December 13, 2009Birdman of Lake Balboa
The Birdman of Lake Balboa pulls his car into his favorite spot alongside the lake and waits. It's 6a.m., just getting light outside.
In a couple of hours hundreds of joggers, dog walkers and friends out for a leisurely stroll will be taking the 1.3 mile walk around the scenic lake.
But right now, as another day slowly comes alive, the park belongs to the birdman, Steve Hessong - also known around these parts as the Goose Whisperer.
One by one, his pals come out from behind bushes, under park benches, behind reeds, and wherever else they've chosen to spend the night.

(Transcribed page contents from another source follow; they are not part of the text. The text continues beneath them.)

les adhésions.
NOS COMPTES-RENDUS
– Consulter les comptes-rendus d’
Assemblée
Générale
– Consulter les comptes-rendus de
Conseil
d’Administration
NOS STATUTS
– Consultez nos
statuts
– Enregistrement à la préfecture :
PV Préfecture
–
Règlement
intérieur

There's Thelma, who used to go with Louise. Here comes Stumpie, followed by Huey, Louie and Dewey. Greasy's not far behind.

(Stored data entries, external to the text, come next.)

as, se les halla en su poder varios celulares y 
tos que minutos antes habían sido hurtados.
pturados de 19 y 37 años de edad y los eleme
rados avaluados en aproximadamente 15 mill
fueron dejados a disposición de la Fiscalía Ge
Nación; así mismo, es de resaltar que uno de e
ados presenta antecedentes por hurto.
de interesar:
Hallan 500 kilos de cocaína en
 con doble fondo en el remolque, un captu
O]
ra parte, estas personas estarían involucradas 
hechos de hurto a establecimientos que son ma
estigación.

"Good morning," the birdman says.
"Quack," say his friends, which is duck for "Where's breakfast?"
The birdman smiles and grabs the 10-pound container of chicken scratch and other assorted delicacies he purchased at Red Barn and puts them into big plastic trays.
"Quack, Quack," Stumpie squeals - which is goose for "dig in."

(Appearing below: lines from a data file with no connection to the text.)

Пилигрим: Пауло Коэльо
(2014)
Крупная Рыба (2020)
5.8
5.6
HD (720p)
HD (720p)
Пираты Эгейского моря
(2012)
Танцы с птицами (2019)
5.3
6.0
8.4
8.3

And they do, by the hundreds. Coots, mallards, wood ducks, Peking ducks, fresh water pelicans, great blue heron, greater and lesser egrets, osprey fish eagles, Chinese, African and Canada geese, all stopping by for breakfast.
The birdman sits back, casts out his fishing line and watches his buddies peck away at the $125 a month breakfast tab he's been picking up for them the last couple of years.
"You know," the birdman says to Thelma, his favorite. "Life doesn't get much better than this."
No, it doesn't, the goose quacks back.
For nearly 25 years, Hessong worked at Sony Pictures as a courier before a vertebrae injury forced him to retire.
He did what most retired guys do initially. He sat around, ate and drank too much, and used the TV clicker as his main source of exercise.
Then, he met a woman. Ah, don't they always. She got him in shape.
"We took walks around the lake every day and I lost 19 pounds in two months," the birdman says.
The woman wound up leaving, but the lake stayed. Hessong got a fishing license, threw his line out at sunrise every morning, and began making new friends.
Thelma and Louise were the first to stop by. The two geese were a true love story that turned tragic.
"I had to visit some family up north for a few weeks last year, and when I got back I only saw Thelma, no Louise.
"I found out she'd been hit by a car and killed. You could tell Thelma was really sad. She'd call to Louise every day but she never came.
"Thelma started crawling into my lap. We'd be beak to nose. People would walk by and say, `Look, it's the Goose Whisperer.' It caught on."
After breakfast, the two of them - the birdman and Thelma - would make the rounds to see who needed their help. Often people with no sense of responsibility would leave behind fish line attached to whatever they were using as a makeshift pole. Often a beer can.
The ducks and geese would get their legs all tangled up in the line.
"That's how Stumpie got her name," Hessong said. "The fish line got pulled tight around her leg and cut off circulation. She lost a foot."
Barry the goose met an even worse fate. Three guys in a car spread out bread crumbs one day. As soon as Barry got close enough they grabbed him, stuck him in the trunk and took off.
"When people are hungry, well, you never know," Hessong says.
Ben Holder, a retired Los Angeles Fire Department firefighter, stops to say hi to the birdman, and ask how Thelma's doing.
"Great," he says. "She finally met someone. Sam. They're partners now."
As the Birdman of Lake Balboa gathers up his food trays, the squawks across the lake grow louder.
"They know when I'm leaving," he says. "I like to think they're saying goodbye."
"That's it for today," the birdman yells out. "See you tomorrow."